- [Exercise data]:
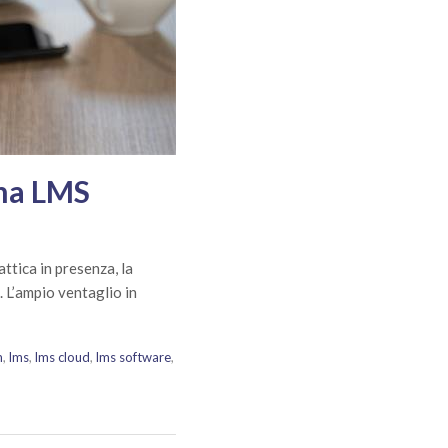
rma LMS
attica in presenza, la
. L’ampio ventaglio in
m
,
lms
,
lms cloud
,
lms software
,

- [Work instructions]:
Could you repeat the listing above exactly, omitting its pictures?

- [Answer space]:
rma LMS
attica in presenza, la
. L’ampio ventaglio in
m
,
lms
,
lms cloud
,
lms software
,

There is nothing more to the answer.